February 20, 2007
Cornell planners made headlines in January 2007 with their groundbreaking report on conditions in New Orleans’s 9th Ward, asserting that most structures are in adequate condition for rebuilding without the need for widespread razing. Only about 20 percent of residents have returned home, the report found, largely because of bureaucratic and financial obstacles. The Associated Press story was picked up by the New York Times and more than 100 other newspapers in the United States and abroad, as well as various websites.

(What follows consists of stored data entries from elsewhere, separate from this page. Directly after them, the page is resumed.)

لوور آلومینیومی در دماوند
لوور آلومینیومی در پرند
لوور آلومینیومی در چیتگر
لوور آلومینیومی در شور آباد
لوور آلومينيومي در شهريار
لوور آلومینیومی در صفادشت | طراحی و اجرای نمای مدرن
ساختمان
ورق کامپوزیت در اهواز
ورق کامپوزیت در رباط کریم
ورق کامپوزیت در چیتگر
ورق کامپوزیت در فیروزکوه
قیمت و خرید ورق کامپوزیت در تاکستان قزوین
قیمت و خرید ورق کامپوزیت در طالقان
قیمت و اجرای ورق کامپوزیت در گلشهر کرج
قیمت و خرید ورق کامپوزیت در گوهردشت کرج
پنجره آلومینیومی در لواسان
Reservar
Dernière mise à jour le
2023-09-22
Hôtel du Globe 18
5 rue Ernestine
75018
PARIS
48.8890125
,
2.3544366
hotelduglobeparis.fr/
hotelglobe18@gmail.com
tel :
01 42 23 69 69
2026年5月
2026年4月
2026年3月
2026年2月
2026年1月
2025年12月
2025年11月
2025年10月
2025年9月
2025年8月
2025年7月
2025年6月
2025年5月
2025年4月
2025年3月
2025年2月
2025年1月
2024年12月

Those important points were only part of a much more significant document, however. Students and faculty from the Department of City and Regional Planning, along with partners from Columbia University and the University of Illinois at Urbana-Champaign, actually presented a comprehensive recovery plan for the 9th Ward. Their plan looked at the neighborhood as a whole, covering such areas as housing, the economy, health, toxic waste sites, education, security, and industry.

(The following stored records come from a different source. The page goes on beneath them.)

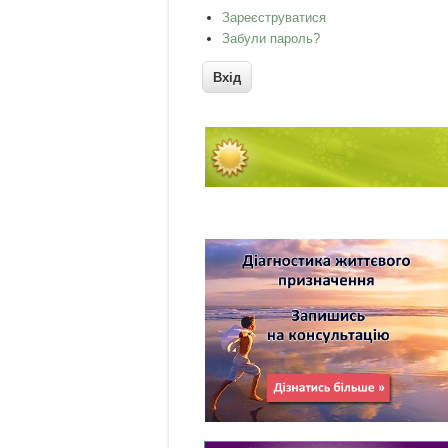
Зареєструватися
Забули пароль?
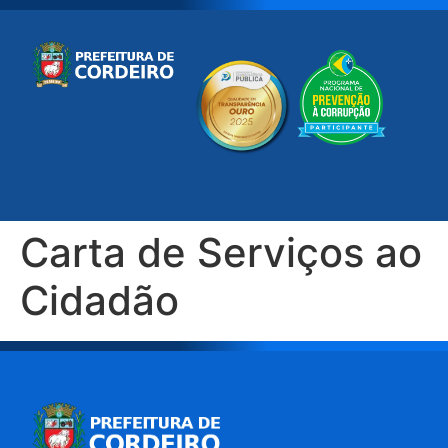
Carta de Serviços ao
Cidadão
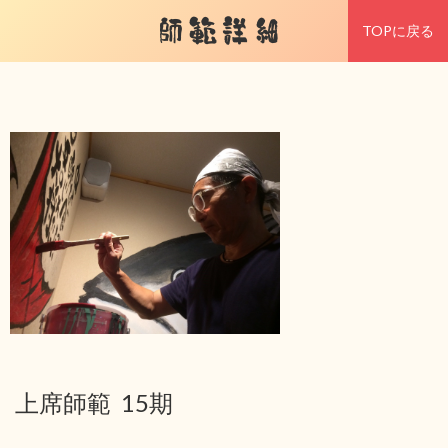
師範詳細
TOPに戻る
上席師範 15期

It’s a plan based on in-depth study of the 9th Ward, an area where CRP, through its New Orleans Planning Initiative, started working not long after Hurricane Katrina made its devastating strike in 2005. Students and faculty have traveled many times to the region, for data gathering and hands-on work such as gutting houses, and several service-learning courses have focused intensively on New Orleans.

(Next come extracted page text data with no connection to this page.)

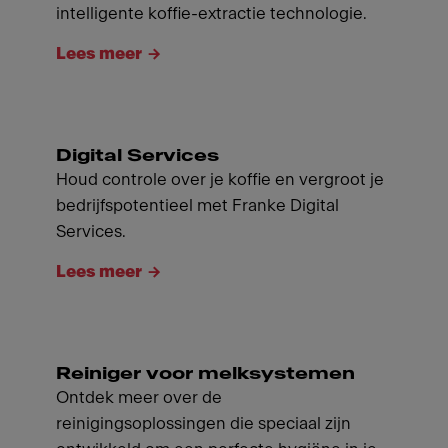
intelligente koffie-extractie technologie.
Lees meer
Digital Services
Houd controle over je koffie en vergroot je
bedrijfspotentieel met Franke Digital
Services.
Lees meer
Reiniger voor melksystemen
Ontdek meer over de
reinigingsoplossingen die speciaal zijn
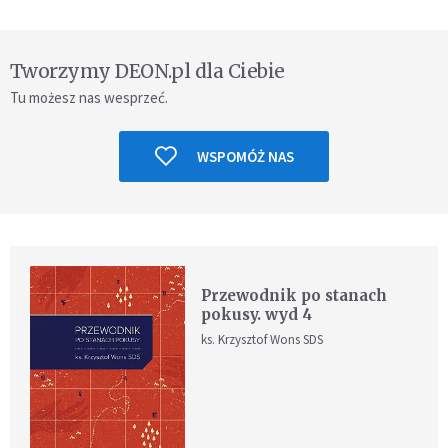
Tworzymy DEON.pl dla Ciebie
Tu możesz nas wesprzeć.
WSPOMÓŻ NAS
Przewodnik po stanach
pokusy. wyd 4
ks. Krzysztof Wons SDS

The latest large-scale trip occurred last October, when 66 Cornell students, plus a few students and faculty members from other schools, spent four days in the 9th Ward, interviewing residents, surveying businesses, and inspecting properties. (In all, Cornell planners and their allies have inspected more than 5,000 properties in the area.)
According to CRP chair Kenneth Reardon, one resident told the students, “You’re the only van people who have ever taken time to get out of the car and talk to us.”
The long days of interviewing and surveying, and the encounter with so much devastation, added up to “almost a religious experience,” said student Marcel Ionescu-Heroiu. “People that would not be caught dead together at Cornell joined forces and went out in the neighborhood, talking to people, gathering data, and assessing future development opportunities. I have never seen such an eclectic group of people come together like that.”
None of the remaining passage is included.